Your task = If a line in the entries below includes the string "customer", copy it out.
[Working data]
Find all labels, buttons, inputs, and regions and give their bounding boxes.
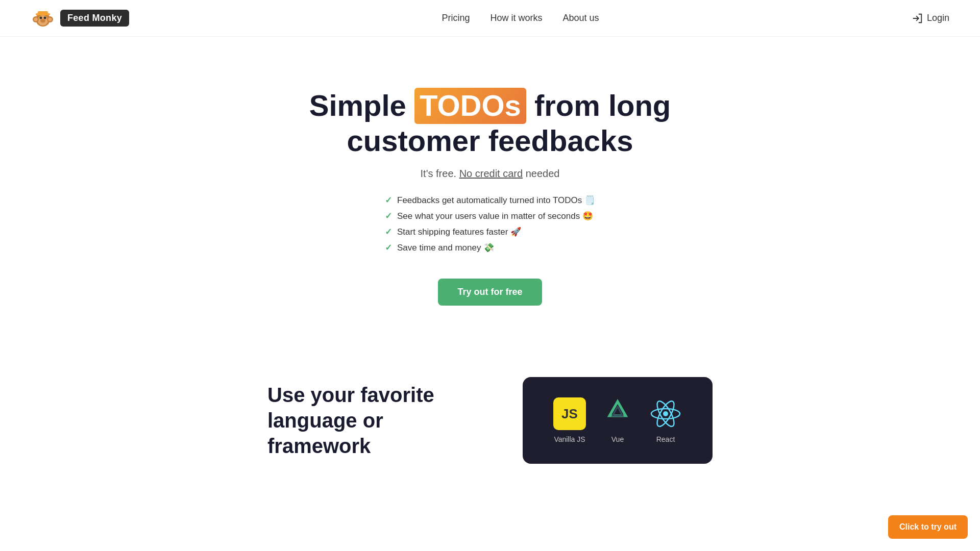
features-list: ✓ Feedbacks get automatically turned int… — [385, 195, 595, 258]
framework-item-react: React — [649, 397, 682, 443]
framework-item-vue: Vue — [601, 397, 634, 443]
js-label: Vanilla JS — [554, 435, 585, 443]
login-label: Login — [927, 13, 949, 23]
check-icon-1: ✓ — [385, 195, 392, 206]
nav-pricing[interactable]: Pricing — [442, 13, 470, 23]
feature-text-3: Start shipping features faster 🚀 — [397, 227, 521, 237]
svg-rect-10 — [36, 13, 50, 15]
feature-text-4: Save time and money 💸 — [397, 242, 494, 253]
nav-links: Pricing How it works About us — [442, 13, 599, 23]
feature-item-1: ✓ Feedbacks get automatically turned int… — [385, 195, 595, 206]
framework-item-js: JS Vanilla JS — [553, 397, 586, 443]
svg-point-6 — [40, 16, 42, 19]
feature-item-3: ✓ Start shipping features faster 🚀 — [385, 227, 595, 237]
hero-subtitle-before: It's free. — [421, 168, 459, 179]
hero-title: Simple TODOs from long customer feedback… — [260, 88, 720, 158]
react-label: React — [656, 435, 675, 443]
react-icon — [649, 397, 682, 430]
feature-item-2: ✓ See what your users value in matter of… — [385, 211, 595, 221]
svg-point-8 — [40, 19, 45, 22]
check-icon-3: ✓ — [385, 227, 392, 237]
hero-subtitle-underline: No credit card — [459, 168, 523, 179]
check-icon-2: ✓ — [385, 211, 392, 221]
frameworks-title: Use your favoritelanguage or framework — [267, 382, 482, 459]
vue-label: Vue — [611, 435, 624, 443]
nav-how-it-works[interactable]: How it works — [490, 13, 542, 23]
brand-logo — [31, 6, 55, 31]
navbar: Feed Monky Pricing How it works About us… — [0, 0, 980, 37]
hero-subtitle: It's free. No credit card needed — [421, 168, 560, 180]
framework-card: JS Vanilla JS Vue React — [523, 377, 713, 464]
hero-title-before: Simple — [309, 89, 406, 122]
svg-point-7 — [44, 16, 46, 19]
feature-text-1: Feedbacks get automatically turned into … — [397, 195, 595, 206]
js-icon: JS — [553, 397, 586, 430]
cta-button[interactable]: Try out for free — [438, 279, 542, 306]
frameworks-section: Use your favoritelanguage or framework J… — [0, 346, 980, 464]
svg-point-13 — [663, 411, 668, 416]
login-icon — [912, 13, 923, 24]
vue-icon — [601, 397, 634, 430]
svg-point-5 — [48, 17, 52, 21]
brand-area: Feed Monky — [31, 6, 129, 31]
brand-name-label: Feed Monky — [60, 10, 129, 27]
feature-text-2: See what your users value in matter of s… — [397, 211, 593, 221]
hero-subtitle-after: needed — [526, 168, 560, 179]
feature-item-4: ✓ Save time and money 💸 — [385, 242, 595, 253]
hero-section: Simple TODOs from long customer feedback… — [0, 37, 980, 346]
check-icon-4: ✓ — [385, 242, 392, 253]
svg-point-4 — [34, 17, 38, 21]
svg-marker-11 — [609, 402, 626, 416]
nav-about-us[interactable]: About us — [562, 13, 599, 23]
login-area[interactable]: Login — [912, 13, 949, 24]
frameworks-text: Use your favoritelanguage or framework — [267, 382, 482, 459]
hero-title-highlight: TODOs — [414, 88, 526, 124]
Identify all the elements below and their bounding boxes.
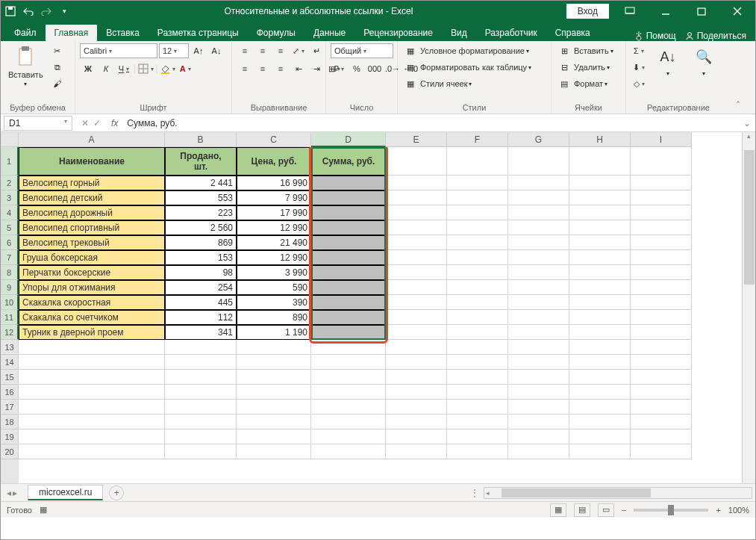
cell-B10[interactable]: 445	[165, 295, 237, 310]
format-painter-icon[interactable]: 🖌	[49, 76, 66, 91]
col-header-A[interactable]: A	[19, 132, 165, 147]
underline-button[interactable]: Ч	[116, 61, 132, 76]
cell-E11[interactable]	[386, 310, 447, 325]
ribbon-tab-4[interactable]: Формулы	[248, 25, 304, 41]
cell-C8[interactable]: 3 990	[237, 265, 311, 280]
cell-H16[interactable]	[569, 385, 631, 400]
cell-C14[interactable]	[237, 355, 311, 370]
cell-C18[interactable]	[237, 415, 311, 429]
cell-G1[interactable]	[508, 147, 569, 176]
cell-D16[interactable]	[311, 385, 386, 400]
cell-D2[interactable]	[311, 176, 386, 190]
cell-H1[interactable]	[569, 147, 631, 176]
cell-A11[interactable]: Скакалка со счетчиком	[19, 310, 165, 325]
paste-button[interactable]: Вставить ▾	[5, 43, 46, 89]
ribbon-tab-6[interactable]: Рецензирование	[354, 25, 442, 41]
insert-cells-button[interactable]: ⊞Вставить▾	[556, 43, 613, 58]
zoom-out-icon[interactable]: −	[622, 506, 626, 515]
tab-scroll-right-icon[interactable]: ▸	[13, 488, 17, 498]
cell-C9[interactable]: 590	[237, 280, 311, 295]
cell-E6[interactable]	[386, 235, 447, 250]
cell-C1[interactable]: Цена, руб.	[237, 147, 311, 176]
cell-I10[interactable]	[631, 295, 692, 310]
cell-D5[interactable]	[311, 220, 386, 235]
row-header-19[interactable]: 19	[1, 429, 19, 444]
cell-A10[interactable]: Скакалка скоростная	[19, 295, 165, 310]
cell-A9[interactable]: Упоры для отжимания	[19, 280, 165, 295]
cell-E5[interactable]	[386, 220, 447, 235]
tab-scroll-left-icon[interactable]: ◂	[7, 488, 11, 498]
row-header-14[interactable]: 14	[1, 355, 19, 370]
cell-F18[interactable]	[447, 415, 508, 429]
tell-me[interactable]: Помощ	[634, 31, 676, 41]
row-header-15[interactable]: 15	[1, 370, 19, 385]
zoom-level[interactable]: 100%	[728, 506, 749, 515]
row-header-7[interactable]: 7	[1, 250, 19, 265]
cell-E16[interactable]	[386, 385, 447, 400]
cell-H14[interactable]	[569, 355, 631, 370]
cell-E12[interactable]	[386, 325, 447, 340]
cell-F16[interactable]	[447, 385, 508, 400]
cell-F3[interactable]	[447, 190, 508, 205]
clear-icon[interactable]: ◇	[631, 76, 647, 91]
col-header-I[interactable]: I	[631, 132, 692, 147]
zoom-slider[interactable]	[634, 509, 708, 512]
decrease-indent-icon[interactable]: ⇤	[290, 61, 307, 76]
sort-filter-button[interactable]: A↓▾	[653, 43, 683, 78]
cell-F6[interactable]	[447, 235, 508, 250]
cell-F1[interactable]	[447, 147, 508, 176]
cell-C13[interactable]	[237, 340, 311, 355]
cell-D14[interactable]	[311, 355, 386, 370]
cell-D3[interactable]	[311, 190, 386, 205]
row-header-6[interactable]: 6	[1, 235, 19, 250]
cell-E17[interactable]	[386, 400, 447, 415]
row-header-17[interactable]: 17	[1, 400, 19, 415]
row-header-18[interactable]: 18	[1, 415, 19, 429]
cell-D13[interactable]	[311, 340, 386, 355]
cell-E8[interactable]	[386, 265, 447, 280]
cell-F13[interactable]	[447, 340, 508, 355]
cell-H5[interactable]	[569, 220, 631, 235]
cell-C20[interactable]	[237, 444, 311, 459]
ribbon-tab-2[interactable]: Вставка	[97, 25, 149, 41]
enter-formula-icon[interactable]: ✓	[93, 118, 101, 128]
collapse-ribbon-icon[interactable]: ˄	[731, 41, 746, 114]
number-format-combo[interactable]: Общий	[331, 43, 393, 58]
maximize-icon[interactable]	[687, 1, 716, 22]
row-header-4[interactable]: 4	[1, 205, 19, 220]
fill-icon[interactable]: ⬇	[631, 60, 647, 75]
cell-H10[interactable]	[569, 295, 631, 310]
cell-G3[interactable]	[508, 190, 569, 205]
cell-B17[interactable]	[165, 400, 237, 415]
cell-E13[interactable]	[386, 340, 447, 355]
cell-B5[interactable]: 2 560	[165, 220, 237, 235]
cell-B20[interactable]	[165, 444, 237, 459]
cell-E1[interactable]	[386, 147, 447, 176]
cell-C17[interactable]	[237, 400, 311, 415]
fx-icon[interactable]: fx	[107, 118, 122, 128]
cell-H20[interactable]	[569, 444, 631, 459]
align-right-icon[interactable]: ≡	[272, 61, 289, 76]
row-header-20[interactable]: 20	[1, 444, 19, 459]
cell-I14[interactable]	[631, 355, 692, 370]
ribbon-tab-5[interactable]: Данные	[304, 25, 354, 41]
col-header-E[interactable]: E	[386, 132, 447, 147]
font-name-combo[interactable]: Calibri	[80, 43, 157, 58]
cell-C12[interactable]: 1 190	[237, 325, 311, 340]
cell-G8[interactable]	[508, 265, 569, 280]
cell-G12[interactable]	[508, 325, 569, 340]
cell-A17[interactable]	[19, 400, 165, 415]
cell-F17[interactable]	[447, 400, 508, 415]
delete-cells-button[interactable]: ⊟Удалить▾	[556, 60, 610, 75]
cell-C11[interactable]: 890	[237, 310, 311, 325]
align-center-icon[interactable]: ≡	[254, 61, 271, 76]
cell-H2[interactable]	[569, 176, 631, 190]
zoom-in-icon[interactable]: +	[716, 506, 720, 515]
share-button[interactable]: Поделиться	[685, 31, 746, 41]
col-header-H[interactable]: H	[569, 132, 631, 147]
conditional-formatting-button[interactable]: ▦Условное форматирование▾	[402, 43, 529, 58]
cell-F7[interactable]	[447, 250, 508, 265]
cell-B3[interactable]: 553	[165, 190, 237, 205]
cancel-formula-icon[interactable]: ✕	[81, 118, 89, 128]
cell-H7[interactable]	[569, 250, 631, 265]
[/Working data]
Answer section =
hero-title: Simple TODOs from long customer feedback… — [260, 88, 720, 158]
hero-section: Simple TODOs from long customer feedback… — [0, 37, 980, 346]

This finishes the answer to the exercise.